The course provides an introduction to Python programming and applications in the social sciences taught by a social scientist. I introduce basic concepts of computer programming and present tools for a modern data workflow in Python. Social scientists are relying increasingly on new data sources such as social media data, other online content and various text based information, that move beyond traditional tabular data matrices. Technically, these sources may include semi-structured data such as web pages or structured data in different formats such as APIs (eg. Twitter, Worldbank, Manifesto project), RSS feeds, text corpora or databases (eg. ParlGov). Innovation in the social sciences is increasingly driven by creatively collecting, transforming and combining information from online sources or by establishing new web based data collections with modern programming tools.
One of the core prerequisite to work with online data is the command of a modern programming language and an understanding of the wide set of programming libraries (packages) that can be used for different types of data preparation, analysis and visualization. Over the last years, the Python programming language has become a prominent tool for data processing, in addition to statistical packages, such as Stata, R and SPSS. Statistical packages excel at analyzing data and in providing graphical visualization, but are more limited when it comes to heterogeneous data sources that are available in various formats. Python, a modern programming language with a well-established ecosystem, is particularly useful for all data related work in the social sciences. The language and its external libraries can be used for web-scraping, textual analysis, machine learning, the presentation of data in web pages and data analysis. Python includes many modern programming concepts that make it particularly suited and relatively easy to learn for social scientists. By learning Python, you will better understand programming techniques and the knowledge will be beneficial for computing related tasks in the social sciences. Python is one of the few programming language that is loved and used by beginners and expert programmers.
The course has three goals. First, it will give you an overview about the vast potential of new online data in the social sciences and an understanding of the tools that are required to work with different data sources. Second, I introduce the Python programming language and some of the core concepts in computer programming. Finally, we will use applications of Python programming to work with social media data (web scraping, Twitter, online news). The course will enable you to better understand how programming tools are used to work with new data sources. It will allow you to either move into programming yourself or to work more closely with social science researchers that draw extensively on programming in their work. I present different applications and discuss code snippets to help you understand how various Python packages can be used to process, analyze and present different types of data, in particular textual information.

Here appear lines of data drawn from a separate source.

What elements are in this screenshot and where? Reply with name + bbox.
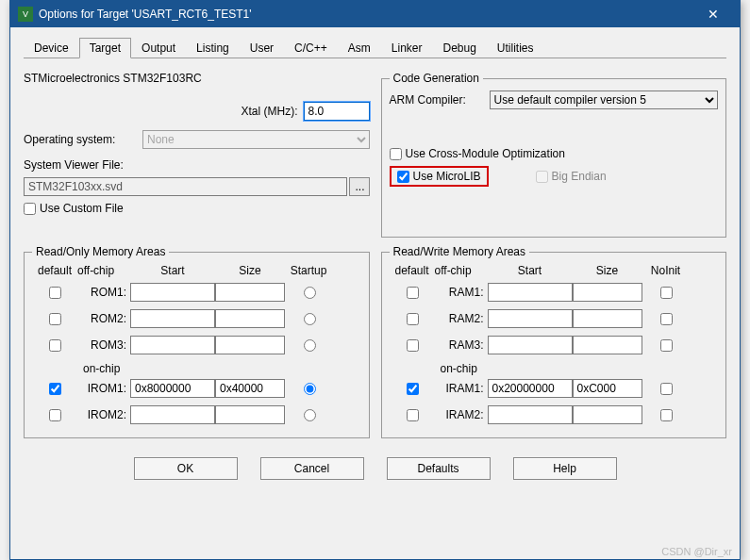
mem-default-checkbox[interactable] bbox=[49, 339, 61, 352]
ro-head-size: Size bbox=[215, 264, 285, 277]
mem-start-input[interactable] bbox=[488, 309, 573, 328]
ok-button[interactable]: OK bbox=[134, 457, 238, 480]
codegen-legend: Code Generation bbox=[390, 72, 483, 85]
compiler-select[interactable]: Use default compiler version 5 bbox=[490, 91, 719, 109]
os-select[interactable]: None bbox=[142, 130, 370, 149]
mem-size-input[interactable] bbox=[573, 405, 642, 424]
tabstrip: DeviceTargetOutputListingUserC/C++AsmLin… bbox=[24, 37, 726, 58]
mem-startup-radio[interactable] bbox=[304, 339, 316, 352]
watermark: CSDN @Dir_xr bbox=[661, 546, 732, 557]
rw-head-size: Size bbox=[573, 264, 642, 277]
window-title: Options for Target 'USART_RCT6_TEST1' bbox=[39, 8, 694, 21]
tab-user[interactable]: User bbox=[240, 38, 284, 58]
compiler-label: ARM Compiler: bbox=[390, 93, 484, 107]
mem-start-input[interactable] bbox=[130, 336, 215, 354]
mem-start-input[interactable] bbox=[488, 379, 573, 398]
mem-row: ROM2: bbox=[32, 307, 361, 330]
mem-noinit-checkbox[interactable] bbox=[660, 409, 673, 421]
rw-head-noinit: NoInit bbox=[642, 264, 690, 277]
cancel-button[interactable]: Cancel bbox=[260, 457, 364, 480]
tab-cc[interactable]: C/C++ bbox=[284, 38, 338, 58]
mem-start-input[interactable] bbox=[130, 405, 215, 424]
ro-head-startup: Startup bbox=[285, 264, 332, 277]
mem-default-checkbox[interactable] bbox=[407, 383, 419, 395]
tab-utilities[interactable]: Utilities bbox=[487, 38, 544, 58]
mem-size-input[interactable] bbox=[573, 283, 642, 302]
mem-startup-radio[interactable] bbox=[304, 383, 316, 395]
tab-output[interactable]: Output bbox=[131, 38, 186, 58]
ro-head-start: Start bbox=[130, 264, 215, 277]
readwrite-legend: Read/Write Memory Areas bbox=[390, 245, 530, 258]
mem-size-input[interactable] bbox=[573, 336, 642, 354]
mem-name: RAM2: bbox=[435, 312, 488, 325]
mem-noinit-checkbox[interactable] bbox=[660, 383, 673, 395]
mem-default-checkbox[interactable] bbox=[49, 409, 61, 421]
rw-head-start: Start bbox=[488, 264, 573, 277]
mem-name: RAM3: bbox=[435, 338, 488, 352]
use-custom-file-checkbox[interactable]: Use Custom File bbox=[24, 202, 124, 215]
mem-row: IRAM2: bbox=[390, 404, 719, 426]
mem-startup-radio[interactable] bbox=[304, 287, 316, 299]
mem-startup-radio[interactable] bbox=[304, 313, 316, 325]
mem-default-checkbox[interactable] bbox=[49, 383, 61, 395]
mem-noinit-checkbox[interactable] bbox=[660, 313, 673, 325]
mem-size-input[interactable] bbox=[215, 336, 285, 354]
titlebar: V Options for Target 'USART_RCT6_TEST1' … bbox=[10, 1, 740, 27]
defaults-button[interactable]: Defaults bbox=[387, 457, 491, 480]
device-name: STMicroelectronics STM32F103RC bbox=[24, 72, 202, 85]
mem-size-input[interactable] bbox=[215, 379, 285, 398]
mem-start-input[interactable] bbox=[488, 283, 573, 302]
mem-default-checkbox[interactable] bbox=[407, 287, 419, 299]
mem-start-input[interactable] bbox=[130, 283, 215, 302]
close-icon[interactable]: ✕ bbox=[694, 1, 732, 27]
microlib-checkbox[interactable]: Use MicroLIB bbox=[397, 170, 481, 183]
tab-asm[interactable]: Asm bbox=[338, 38, 381, 58]
cross-module-checkbox[interactable]: Use Cross-Module Optimization bbox=[390, 147, 565, 160]
mem-default-checkbox[interactable] bbox=[407, 313, 419, 325]
mem-size-input[interactable] bbox=[573, 379, 642, 398]
ro-onchip-label: on-chip bbox=[83, 360, 361, 377]
readonly-group: Read/Only Memory Areas default off-chip … bbox=[24, 245, 370, 438]
mem-name: IROM1: bbox=[77, 382, 130, 395]
mem-name: ROM3: bbox=[77, 338, 130, 352]
ro-head-default: default bbox=[32, 264, 77, 277]
cross-module-label: Use Cross-Module Optimization bbox=[406, 147, 565, 160]
mem-start-input[interactable] bbox=[488, 405, 573, 424]
tab-target[interactable]: Target bbox=[79, 38, 131, 58]
mem-row: IROM1: bbox=[32, 377, 361, 400]
mem-name: ROM2: bbox=[77, 312, 130, 325]
mem-noinit-checkbox[interactable] bbox=[660, 339, 673, 352]
mem-start-input[interactable] bbox=[130, 309, 215, 328]
mem-default-checkbox[interactable] bbox=[49, 313, 61, 325]
mem-row: IRAM1: bbox=[390, 377, 719, 400]
mem-noinit-checkbox[interactable] bbox=[660, 287, 673, 299]
tab-listing[interactable]: Listing bbox=[186, 38, 240, 58]
rw-head-default: default bbox=[390, 264, 435, 277]
mem-size-input[interactable] bbox=[215, 283, 285, 302]
mem-startup-radio[interactable] bbox=[304, 409, 316, 421]
xtal-input[interactable] bbox=[304, 102, 370, 121]
readonly-legend: Read/Only Memory Areas bbox=[32, 245, 169, 258]
mem-default-checkbox[interactable] bbox=[49, 287, 61, 299]
tab-device[interactable]: Device bbox=[24, 38, 79, 58]
mem-size-input[interactable] bbox=[215, 405, 285, 424]
ro-head-offchip: off-chip bbox=[77, 264, 130, 277]
microlib-label: Use MicroLIB bbox=[413, 170, 481, 183]
mem-default-checkbox[interactable] bbox=[407, 409, 419, 421]
help-button[interactable]: Help bbox=[513, 457, 617, 480]
svf-input[interactable] bbox=[24, 177, 347, 196]
mem-start-input[interactable] bbox=[130, 379, 215, 398]
use-custom-file-label: Use Custom File bbox=[40, 202, 124, 215]
mem-row: ROM1: bbox=[32, 281, 361, 304]
svf-browse-button[interactable]: ... bbox=[349, 177, 370, 196]
tab-debug[interactable]: Debug bbox=[432, 38, 486, 58]
big-endian-checkbox[interactable]: Big Endian bbox=[536, 170, 607, 183]
tab-linker[interactable]: Linker bbox=[381, 38, 433, 58]
readwrite-group: Read/Write Memory Areas default off-chip… bbox=[381, 245, 727, 438]
mem-size-input[interactable] bbox=[573, 309, 642, 328]
mem-start-input[interactable] bbox=[488, 336, 573, 354]
mem-name: IROM2: bbox=[77, 408, 130, 421]
rw-head-offchip: off-chip bbox=[435, 264, 488, 277]
mem-default-checkbox[interactable] bbox=[407, 339, 419, 352]
mem-size-input[interactable] bbox=[215, 309, 285, 328]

The applications of Python programming in the course focus on analyzing and visualizing social media data (eg. Twitter, Blogs, web scraping). In addition, I demonstrate how to present the results in dynamically generated documents such as web pages and reports. I introduce the full stack of a modern data workflow: collecting, processing, analyzing and presenting data. New data sources are often structured in a way that differs from traditional data formats, such as the tabular data matrix most commonly applied by social scientists. Online information is often presented in different structured formats (esp. JSON, XML). Some webpages allow accessing and querying their data with an online interface (API) that enables downloading structured data with defined queries. Twitter is the most prominent example of providing an API as a modern access to data. Other information is semi-structured only and requires web-scraping techniques to transform text on webpages into structured data. Python provides a superb set of packages (eg. beautifulsoup, requests) to automate this type of data access and transformation from web pages into datasets. Over the last decade, Python has progressed significantly as a tool for data analysis and has a prominent place in the sciences. There are well established packages for data processing (pandas, numpy, scipy), statistical analysis (statsmodels), machine learning (scikit-learn), textual analysis (nltk) and network analysis (networkx). These packages are regularly improved and allow to simplify many time consuming tasks in data related work.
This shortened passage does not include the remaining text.